== PROVIDED DATA ==
· · · · · · ·
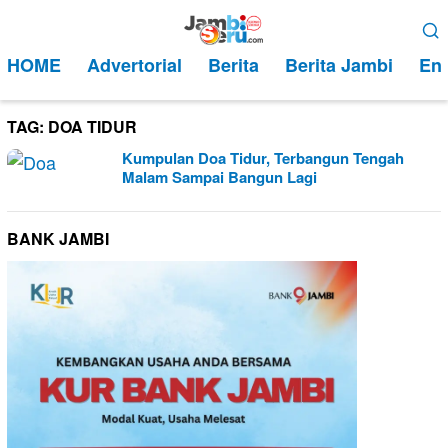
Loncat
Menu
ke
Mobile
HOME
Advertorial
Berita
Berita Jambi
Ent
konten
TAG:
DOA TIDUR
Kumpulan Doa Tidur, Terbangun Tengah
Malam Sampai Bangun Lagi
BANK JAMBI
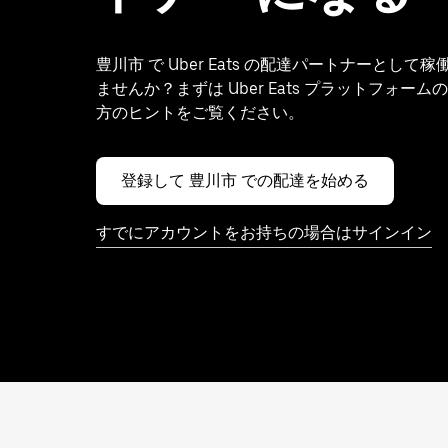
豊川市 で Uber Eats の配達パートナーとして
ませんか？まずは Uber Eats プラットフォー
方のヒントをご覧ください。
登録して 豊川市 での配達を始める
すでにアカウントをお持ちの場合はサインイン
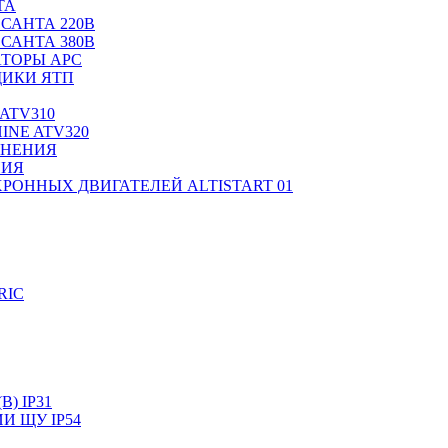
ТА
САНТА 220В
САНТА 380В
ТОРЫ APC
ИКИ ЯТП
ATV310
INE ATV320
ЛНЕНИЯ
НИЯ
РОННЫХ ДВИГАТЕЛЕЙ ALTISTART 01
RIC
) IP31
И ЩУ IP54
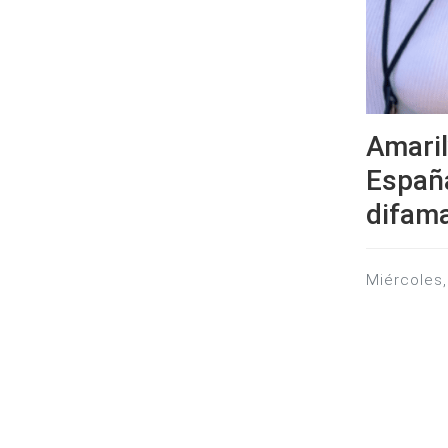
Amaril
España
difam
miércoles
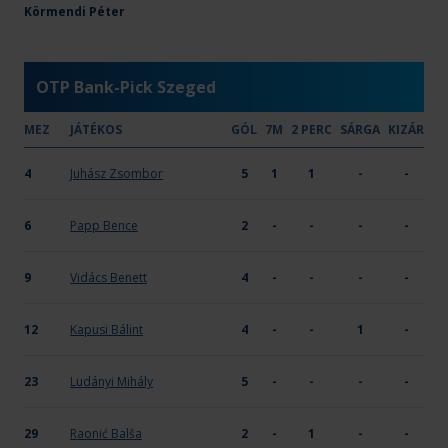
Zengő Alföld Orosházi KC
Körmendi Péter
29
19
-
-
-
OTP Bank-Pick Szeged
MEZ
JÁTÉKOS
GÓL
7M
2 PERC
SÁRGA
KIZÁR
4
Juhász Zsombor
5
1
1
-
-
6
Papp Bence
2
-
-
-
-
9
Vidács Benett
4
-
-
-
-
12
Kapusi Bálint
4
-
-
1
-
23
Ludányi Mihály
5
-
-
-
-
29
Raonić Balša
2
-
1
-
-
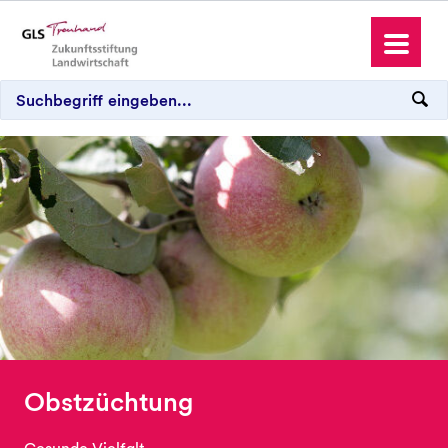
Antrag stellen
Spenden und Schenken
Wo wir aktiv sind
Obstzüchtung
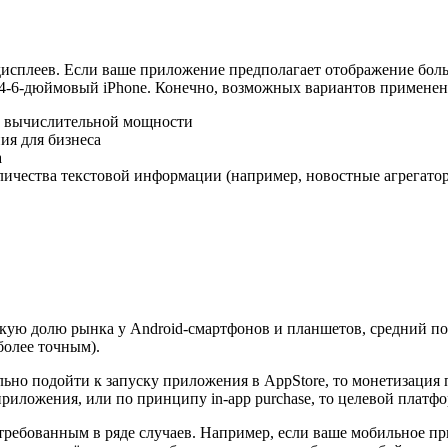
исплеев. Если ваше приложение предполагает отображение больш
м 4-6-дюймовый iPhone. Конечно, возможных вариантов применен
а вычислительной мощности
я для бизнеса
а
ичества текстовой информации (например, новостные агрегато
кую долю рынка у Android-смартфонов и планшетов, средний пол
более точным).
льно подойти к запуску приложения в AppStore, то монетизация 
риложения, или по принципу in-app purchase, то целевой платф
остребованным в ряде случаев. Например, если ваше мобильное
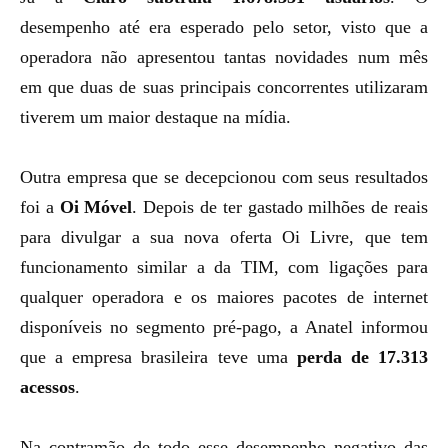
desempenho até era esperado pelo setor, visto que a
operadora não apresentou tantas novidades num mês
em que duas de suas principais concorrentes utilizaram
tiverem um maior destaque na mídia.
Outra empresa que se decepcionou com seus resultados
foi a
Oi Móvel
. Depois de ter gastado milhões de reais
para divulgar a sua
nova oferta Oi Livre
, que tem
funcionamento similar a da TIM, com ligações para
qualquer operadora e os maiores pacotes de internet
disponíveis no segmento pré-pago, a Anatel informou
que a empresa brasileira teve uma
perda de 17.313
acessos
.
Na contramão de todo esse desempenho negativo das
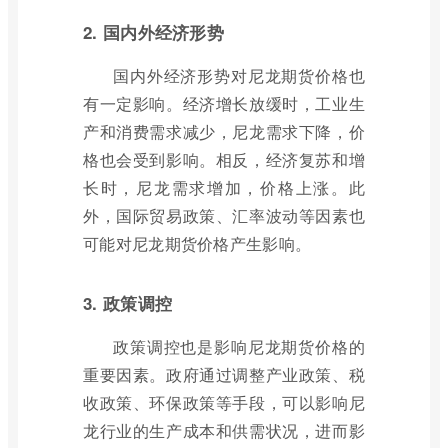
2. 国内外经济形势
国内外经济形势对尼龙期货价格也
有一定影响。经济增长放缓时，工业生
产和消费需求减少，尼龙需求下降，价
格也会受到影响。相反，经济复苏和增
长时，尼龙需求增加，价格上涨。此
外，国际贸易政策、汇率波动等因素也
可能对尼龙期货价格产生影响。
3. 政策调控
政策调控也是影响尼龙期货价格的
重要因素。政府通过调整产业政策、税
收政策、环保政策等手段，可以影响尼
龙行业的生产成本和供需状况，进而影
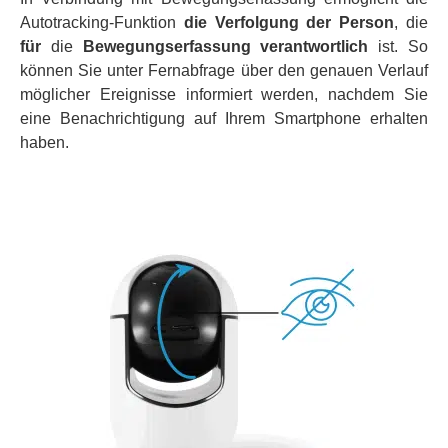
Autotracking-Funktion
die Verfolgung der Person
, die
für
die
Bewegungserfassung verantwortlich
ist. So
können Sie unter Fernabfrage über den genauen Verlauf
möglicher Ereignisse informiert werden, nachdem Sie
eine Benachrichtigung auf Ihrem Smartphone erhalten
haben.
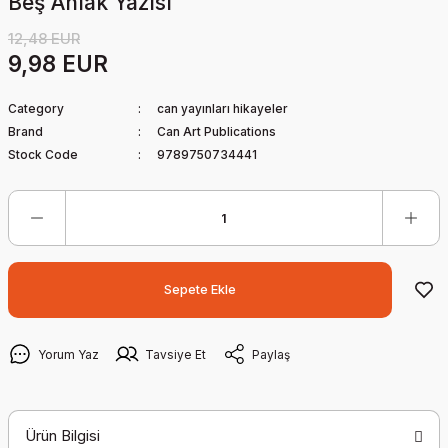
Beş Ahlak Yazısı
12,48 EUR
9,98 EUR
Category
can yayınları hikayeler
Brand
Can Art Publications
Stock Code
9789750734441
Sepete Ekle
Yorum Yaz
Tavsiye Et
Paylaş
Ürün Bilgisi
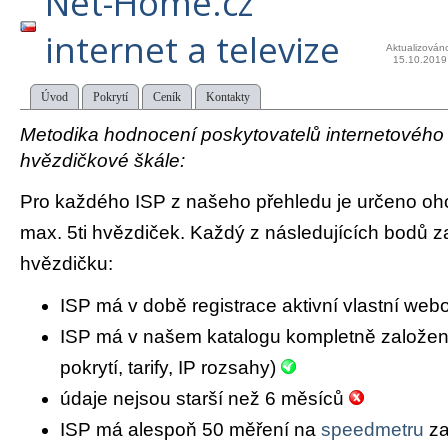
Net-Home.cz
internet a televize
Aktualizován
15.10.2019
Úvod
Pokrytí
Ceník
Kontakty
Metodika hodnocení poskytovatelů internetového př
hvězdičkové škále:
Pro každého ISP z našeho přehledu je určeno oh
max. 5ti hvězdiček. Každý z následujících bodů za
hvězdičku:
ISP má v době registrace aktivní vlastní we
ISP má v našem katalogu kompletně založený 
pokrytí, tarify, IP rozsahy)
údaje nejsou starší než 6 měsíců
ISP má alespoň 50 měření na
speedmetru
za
· · · · · · ·
== EXERCISE AIM ==
Before duplicating, set the pictures aside; then output exactly the lines from the one with "die Verfolgung der Person" through the end of the records, and only those.

== OUTPUT BELOW ==
die Verfolgung der Person
, die
für
die
Bewegungserfassung verantwortlich
ist. So
können Sie unter Fernabfrage über den genauen Verlauf
möglicher Ereignisse informiert werden, nachdem Sie
eine Benachrichtigung auf Ihrem Smartphone erhalten
haben.
Beş Ahlak Yazısı
12,48 EUR
9,98 EUR
Category
can yayınları hikayeler
Brand
Can Art Publications
Stock Code
9789750734441
Sepete Ekle
Yorum Yaz
Tavsiye Et
Paylaş
Ürün Bilgisi
Net-Home.cz
internet a televize
Aktualizován
15.10.2019
Úvod
Pokrytí
Ceník
Kontakty
Metodika hodnocení poskytovatelů internetového př
hvězdičkové škále:
Pro každého ISP z našeho přehledu je určeno oh
max. 5ti hvězdiček. Každý z následujících bodů za
hvězdičku:
ISP má v době registrace aktivní vlastní we
ISP má v našem katalogu kompletně založený 
pokrytí, tarify, IP rozsahy)
údaje nejsou starší než 6 měsíců
ISP má alespoň 50 měření na
speedmetru
za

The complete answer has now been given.